3, a product having a chronological order relationship with the product is searched. A product having a high degree of recommendation defined by Expression (7) is selected from the searched products, and the product selected by the visualization unit 14 is selected. Chronological order and activity. The visualization unit 14 displays the products sent from the recommendation information search unit 11 on the user terminal device 4 as a graph structure as shown in FIG.
【0056】以上のように構成された商品推薦装置2の
動作について説明する。図2において、商品推薦装置2
は、ネットワーク3を介してユーザ端末装置4にログイ
ン画面を表示する。ユーザは、パスワードやユーザID
を入力して商品推薦装置2にログインする。次に、商品
推薦装置2は、図2に示した中央処理装置57が、プロ
グラム部62のプログラムに従って、ユーザ端末装置4
の表示装置に、各商店の商品案内画面を兼ねた商品注文
画面を表示する。ユーザが商品注文画面に商品IDや個
数などを入力し、入力データをネットワーク3を介して
図3に示した注文受付部7に送信する。The operation of the product recommendation device 2 configured as described above will be described. In FIG. 2, the product recommendation device 2
Displays a login screen on the user terminal device 4 via the network 3. User has password or user ID
To log in to the product recommendation device 2. Next, in the product recommendation device 2, the central processing unit 57 shown in FIG.

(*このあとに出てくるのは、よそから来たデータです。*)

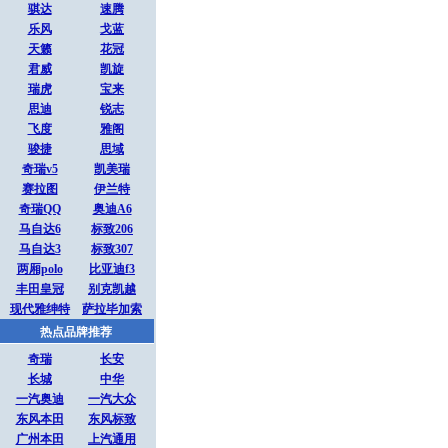
骐达
速腾
乐风
戈蓝
天籁
花冠
君威
凯旋
瑞虎
宝来
思迪
锐志
飞度
雅阁
骏捷
思域
奇瑞v5
凯美瑞
赛拉图
伊兰特
奇瑞QQ
奥迪A6
马自达6
标致206
马自达3
标致307
两厢polo
比亚迪f3
丰田皇冠
别克凯越
现代雅绅特
萨拉毕加索
热点品牌推荐
奇瑞
长安
长城
中华
一汽奥迪
一汽大众
东风本田
东风标致
广州本田
上汽通用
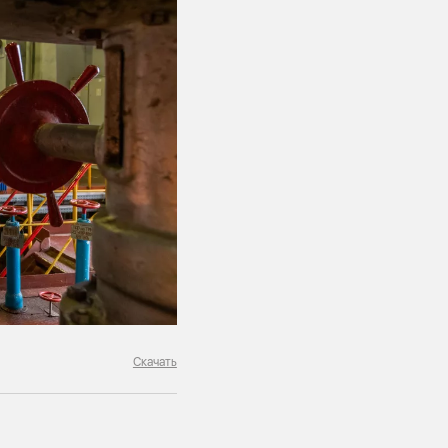
Скачать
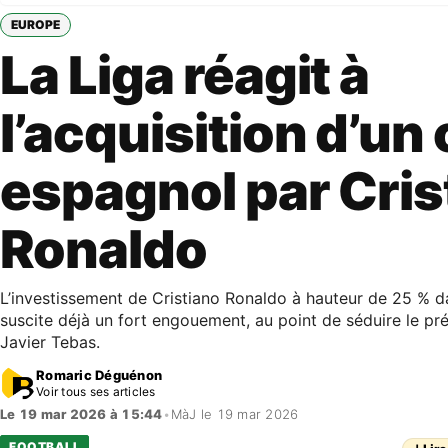
EUROPE
La Liga réagit à
l’acquisition d’un
espagnol par Cris
Ronaldo
L’investissement de Cristiano Ronaldo à hauteur de 25 % d
suscite déjà un fort engouement, au point de séduire le pré
Javier Tebas.
Romaric Déguénon
Voir tous ses articles
Le 19 mar 2026 à 15:44
•
MàJ le 19 mar 2026
FOOTBALL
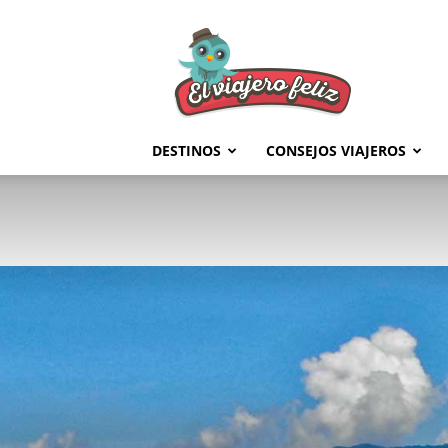
El
Viajero
Feliz
DESTINOS
CONSEJOS VIAJEROS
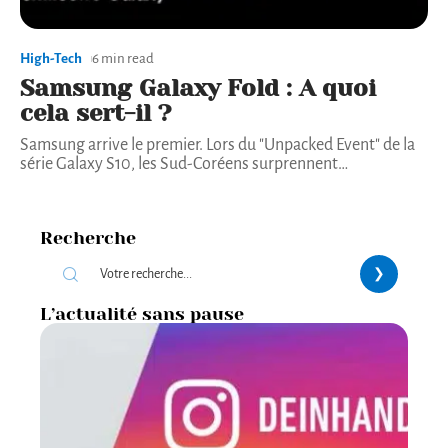
High-Tech
6 min read
Samsung Galaxy Fold : A quoi
cela sert-il ?
Samsung arrive le premier. Lors du "Unpacked Event" de la
série Galaxy S10, les Sud-Coréens surprennent
…
Recherche
L’actualité sans pause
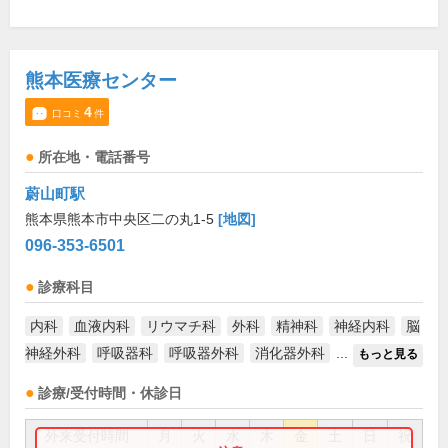
熊本医療センター
4
口コミ
件
所在地・電話番号
蔚山町駅
熊本県熊本市中央区二の丸1-5
[地図]
096-353-6501
診療科目
内科
血液内科
リウマチ科
外科
精神科
神経内科
脳
神経外科
呼吸器科
呼吸器外科
消化器外科
...
もっと見る
診療/受付時間・休診日
外来受付時間
月
火
水
木
金
土
日
祝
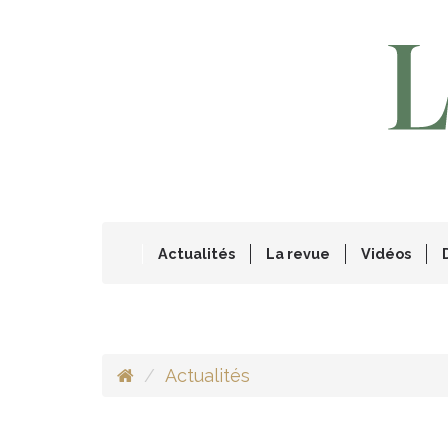
Actualités
La revue
Vidéos
Actualités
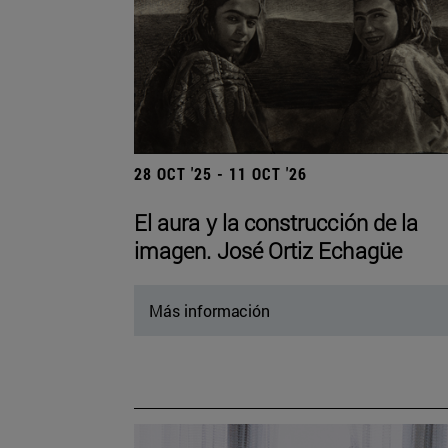
28 OCT '25 - 11 OCT '26
El aura y la construcción de la
imagen. José Ortiz Echagüe
Más información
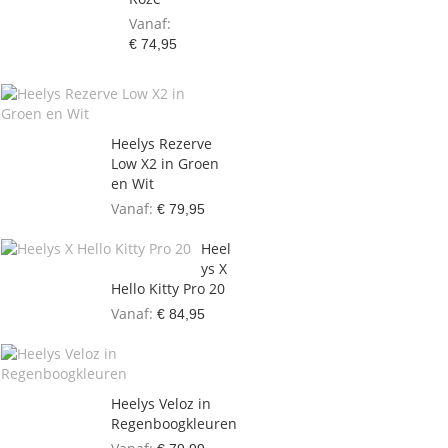
Vanaf
€ 74,95
Heelys Rezerve
Low X2 in Groen
en Wit
Vanaf
€ 79,95
Heel
ys X
Hello Kitty Pro 20
Vanaf
€ 84,95
Heelys Veloz in
Regenboogkleuren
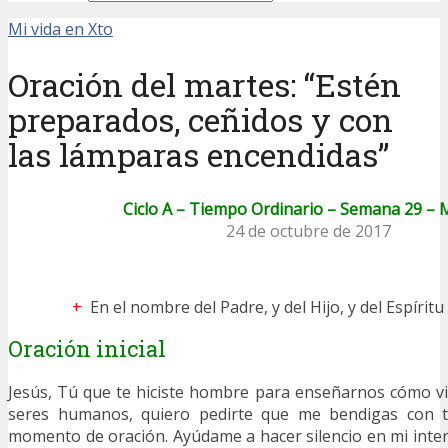
Mi vida en Xto
Oración del martes: “Estén
preparados, ceñidos y con
las lámparas encendidas”
Ciclo A – Tiempo Ordinario – Semana 29 – 
24 de octubre de 2017
+
En el nombre del Padre, y del Hijo, y del Espírit
Oración inicial
Jesús, Tú que te hiciste hombre para enseñarnos cómo v
seres humanos, quiero pedirte que me bendigas con t
momento de oración. Ayúdame a hacer silencio en mi inter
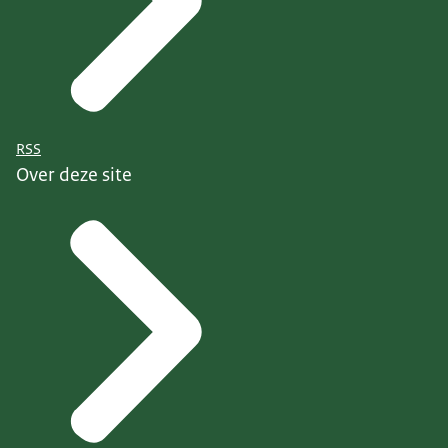
RSS
Over deze site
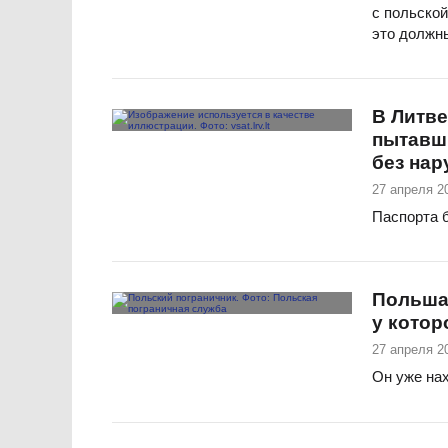
с польской
это должн
В Литве
пытавш
без на
27 апреля 2
Паспорта 
Польша
у котор
27 апреля 20
Он уже нах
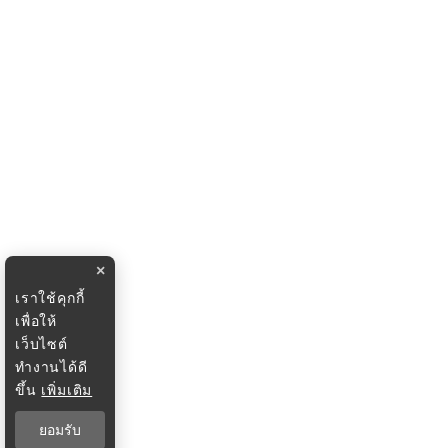
×
เราใช้คุกกี้
เพื่อให้
เว็บไซต์
ทำงานได้ดี
ขึ้น
เพิ่มเติม
ยอมรับ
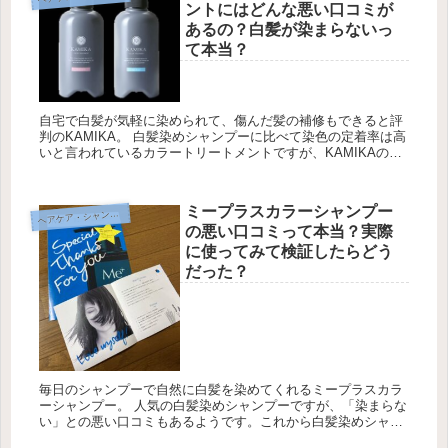
ントにはどんな悪い口コミが
あるの？白髪が染まらないっ
て本当？
自宅で白髪が気軽に染められて、傷んだ髪の補修もできると評
判のKAMIKA。 白髪染めシャンプーに比べて染色の定着率は高
いと言われているカラートリートメントですが、KAMIKAの白
髪染めトリートメントにも悪い口コミは存在します。 一番挙が
って...
ミープラスカラーシャンプー
ヘ
アケア・シャンプー
の悪い口コミって本当？実際
に使ってみて検証したらどう
だった？
毎日のシャンプーで自然に白髪を染めてくれるミープラスカラ
ーシャンプー。 人気の白髪染めシャンプーですが、「染まらな
い」との悪い口コミもあるようです。これから白髪染めシャン
プーを選ぼうと思われている方にとっては、悪い口コミは一番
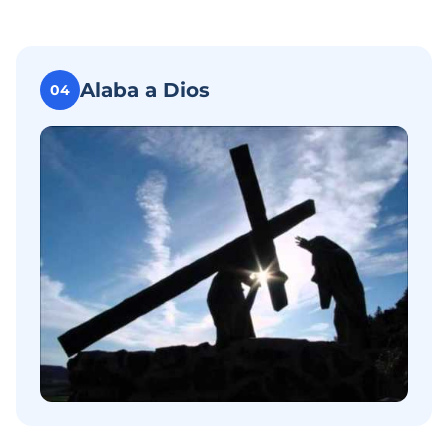
Alaba a Dios
04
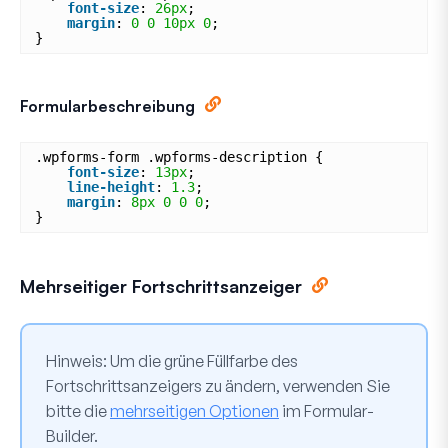
font-size
: 
26px
;
margin
: 
0
0
10px
0
;
}
Formularbeschreibung
.wpforms-form .wpforms-description {
font-size
: 
13px
;
line-height
: 
1.3
;
margin
: 
8px
0
0
0
;
}
Mehrseitiger Fortschrittsanzeiger
Hinweis:
Um die grüne Füllfarbe des
Fortschrittsanzeigers zu ändern, verwenden Sie
bitte die
mehrseitigen Optionen
im Formular-
Builder.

Display a product order screen also serving as a product guide screen of each store. The user inputs a product ID, a quantity, and the like on the product order screen, and transmits the input data to the order receiving unit 7 shown in FIG.
【0057】注文受付部7は、ユーザから受信したデー
タを推薦情報検索部11と購買履歴データベース6に送
信する。購買履歴データベース6は、注文受付部7から
注文情報を受け取ると購買履歴データを更新する。推薦
情報検索部11は、ユーザの属性をユーザ情報データベ
ース12から取得し、取得したユーザ情報と商品IDか
ら推薦すべき商品を推薦情報データベース13から取得
する。推薦情報検索部11は、推薦情報データベース1
3から取得した商品の情報を視覚化部14に送る。視覚
化部14は推薦情報検索部11から取得した商品情報を
グラフ構造化してユーザ端末装置4に表示する。The order receiving unit 7 transmits the data received from the user to the recommendation information search unit 11 and the purchase history database 6. When the purchase history database 6 receives the order information from the order receiving unit 7, the purchase history data is updated. The recommendation information search unit 11 acquires a user attribute from the user information database 12, and acquires a product to be recommended from the recommendation information database 13 based on the acquired user information and the product ID. The recommendation information search unit 11 is configured to execute the recommendation information database 1
The information of the product acquired from 3 is sent to the visualization unit 14. The visualization unit 14 graphs the product information acquired from the recommendation information search unit 11 and displays the product information on the user terminal device 4.
【0058】一方、図示しないスケジューラによって、
例えば1日に一回、以下のようにして推薦情報データベ
ース13を更新する。隣接行列生成部5が購買履歴デー
タベース6からデータを受け取って、各ユーザごとに隣
接行列を生成する。また、生成した隣接行列を全て加算
して全体の隣接行列を生成したり、又は、属性によりク
ラスに分けられたユーザに対してクラスごとに隣接行列
の和を求めたり、又は、商品のカテゴリごとに隣接行列
の和を求めたりする。On the other hand, a scheduler (not shown)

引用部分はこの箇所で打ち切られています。